Contemporary Russians, in his view, had grown up consuming American culture and he said there were internal divisions in the country and a lack of younger people, which meant that older citizens were serving on the frontlines.
The war "is fateful for us," Shakhnazarov said, "our political elites have to realize this. We should start admitting that this is not simply a special military operation but a war. If we lose this war, we will disappear" like some Native American tribes which "have simply vanished." He went on to suggest that defeat for Moscow's forces in Ukraine would lead to books being written about "how Russia lost itself and Eurasia."
Solovyov chimed in to say he hoped Ukraine understood that "if we lose, we are taking the whole world with us."

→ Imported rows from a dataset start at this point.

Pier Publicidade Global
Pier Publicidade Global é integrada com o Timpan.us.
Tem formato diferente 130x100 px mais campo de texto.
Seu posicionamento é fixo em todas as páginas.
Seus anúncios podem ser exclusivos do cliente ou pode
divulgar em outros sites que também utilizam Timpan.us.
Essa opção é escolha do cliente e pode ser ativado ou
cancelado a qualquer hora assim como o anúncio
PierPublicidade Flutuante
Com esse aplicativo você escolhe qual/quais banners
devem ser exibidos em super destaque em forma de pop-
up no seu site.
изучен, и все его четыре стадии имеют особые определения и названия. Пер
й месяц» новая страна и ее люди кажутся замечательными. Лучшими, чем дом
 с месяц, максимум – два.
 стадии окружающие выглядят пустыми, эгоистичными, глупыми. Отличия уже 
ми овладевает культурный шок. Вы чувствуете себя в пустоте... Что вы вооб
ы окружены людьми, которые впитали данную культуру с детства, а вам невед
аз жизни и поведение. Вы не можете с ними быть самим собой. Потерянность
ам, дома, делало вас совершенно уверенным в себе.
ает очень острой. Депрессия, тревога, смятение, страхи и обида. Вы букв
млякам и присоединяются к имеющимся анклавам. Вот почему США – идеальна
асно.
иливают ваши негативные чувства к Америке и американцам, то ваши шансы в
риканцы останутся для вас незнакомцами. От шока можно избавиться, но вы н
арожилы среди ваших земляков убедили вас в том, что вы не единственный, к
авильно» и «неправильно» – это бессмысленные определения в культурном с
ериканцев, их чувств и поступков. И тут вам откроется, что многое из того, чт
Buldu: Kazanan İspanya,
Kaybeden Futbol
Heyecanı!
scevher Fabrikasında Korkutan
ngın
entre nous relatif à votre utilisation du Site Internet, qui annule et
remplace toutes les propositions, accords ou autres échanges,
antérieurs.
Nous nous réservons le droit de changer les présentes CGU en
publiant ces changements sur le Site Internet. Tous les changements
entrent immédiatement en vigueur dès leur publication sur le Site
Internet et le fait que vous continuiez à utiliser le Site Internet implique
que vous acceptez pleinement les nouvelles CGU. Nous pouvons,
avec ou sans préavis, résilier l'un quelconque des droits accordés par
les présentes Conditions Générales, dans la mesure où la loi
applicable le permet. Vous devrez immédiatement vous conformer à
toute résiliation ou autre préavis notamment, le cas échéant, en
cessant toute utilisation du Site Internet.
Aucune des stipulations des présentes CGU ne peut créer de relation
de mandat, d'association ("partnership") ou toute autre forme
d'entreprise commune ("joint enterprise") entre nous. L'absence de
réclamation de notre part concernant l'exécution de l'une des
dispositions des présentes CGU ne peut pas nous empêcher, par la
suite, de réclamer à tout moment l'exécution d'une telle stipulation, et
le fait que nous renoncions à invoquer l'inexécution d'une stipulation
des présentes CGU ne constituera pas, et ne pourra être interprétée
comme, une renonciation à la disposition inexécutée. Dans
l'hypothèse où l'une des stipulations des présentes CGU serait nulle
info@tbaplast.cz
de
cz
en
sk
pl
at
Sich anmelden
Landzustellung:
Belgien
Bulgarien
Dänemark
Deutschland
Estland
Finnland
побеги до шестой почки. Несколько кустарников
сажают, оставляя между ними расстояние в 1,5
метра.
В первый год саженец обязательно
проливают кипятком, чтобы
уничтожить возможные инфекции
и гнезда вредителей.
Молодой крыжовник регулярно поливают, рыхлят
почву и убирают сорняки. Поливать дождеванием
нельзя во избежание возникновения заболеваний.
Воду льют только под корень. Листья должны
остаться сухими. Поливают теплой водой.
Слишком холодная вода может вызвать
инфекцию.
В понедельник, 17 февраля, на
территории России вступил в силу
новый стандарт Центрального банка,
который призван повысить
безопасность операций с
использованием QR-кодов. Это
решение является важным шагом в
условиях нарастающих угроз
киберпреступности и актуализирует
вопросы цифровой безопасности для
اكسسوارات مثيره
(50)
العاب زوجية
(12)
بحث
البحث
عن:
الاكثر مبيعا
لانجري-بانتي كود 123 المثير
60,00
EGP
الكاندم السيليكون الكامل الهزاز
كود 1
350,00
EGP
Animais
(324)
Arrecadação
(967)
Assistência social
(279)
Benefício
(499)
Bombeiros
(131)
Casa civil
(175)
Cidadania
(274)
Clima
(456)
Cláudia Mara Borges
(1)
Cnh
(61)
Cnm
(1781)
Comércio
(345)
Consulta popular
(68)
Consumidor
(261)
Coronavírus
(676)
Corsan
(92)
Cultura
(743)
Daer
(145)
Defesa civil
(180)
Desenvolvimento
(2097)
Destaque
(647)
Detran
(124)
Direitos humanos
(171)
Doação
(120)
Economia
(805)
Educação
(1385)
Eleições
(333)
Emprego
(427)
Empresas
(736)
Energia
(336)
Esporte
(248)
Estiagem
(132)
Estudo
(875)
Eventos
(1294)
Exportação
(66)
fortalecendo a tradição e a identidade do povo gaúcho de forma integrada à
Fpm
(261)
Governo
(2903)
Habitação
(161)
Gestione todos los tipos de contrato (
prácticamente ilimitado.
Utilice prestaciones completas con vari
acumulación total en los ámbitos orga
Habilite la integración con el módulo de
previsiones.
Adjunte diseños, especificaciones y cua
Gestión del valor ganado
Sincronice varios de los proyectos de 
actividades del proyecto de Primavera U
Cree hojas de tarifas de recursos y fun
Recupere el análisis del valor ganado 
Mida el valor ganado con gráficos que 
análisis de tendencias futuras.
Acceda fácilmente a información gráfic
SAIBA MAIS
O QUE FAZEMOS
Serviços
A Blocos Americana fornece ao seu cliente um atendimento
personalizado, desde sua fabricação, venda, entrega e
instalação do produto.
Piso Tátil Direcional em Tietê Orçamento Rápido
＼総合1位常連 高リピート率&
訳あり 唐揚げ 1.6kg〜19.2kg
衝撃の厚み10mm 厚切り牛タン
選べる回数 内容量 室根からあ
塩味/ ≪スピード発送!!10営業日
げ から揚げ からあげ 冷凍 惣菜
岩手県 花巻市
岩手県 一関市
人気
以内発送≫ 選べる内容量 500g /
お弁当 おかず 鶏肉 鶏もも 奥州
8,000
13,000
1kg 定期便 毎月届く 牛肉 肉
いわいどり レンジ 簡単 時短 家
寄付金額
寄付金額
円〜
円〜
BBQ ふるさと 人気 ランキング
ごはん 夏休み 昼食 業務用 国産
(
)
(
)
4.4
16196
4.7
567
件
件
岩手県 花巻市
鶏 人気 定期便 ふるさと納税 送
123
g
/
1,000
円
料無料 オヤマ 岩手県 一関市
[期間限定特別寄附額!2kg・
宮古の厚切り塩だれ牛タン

"Let me remind you what the Supreme Commander said, 'who needs the world if Russia isn't in it?'" Solovyov said, referring to a quote by President Vladimir Putin .
The anchor then went on say that Russia should use its nuclear weapons, shed restrictions against testing and "convincingly demonstrate what we have."
Since the start of Putin's invasion, Solovyov has repeatedly said that Russia should draw on its nuclear weapons capability to strike against Western countries that back Ukraine. Last week, he said on his radio show Full Contact that "nuclear war is inevitable."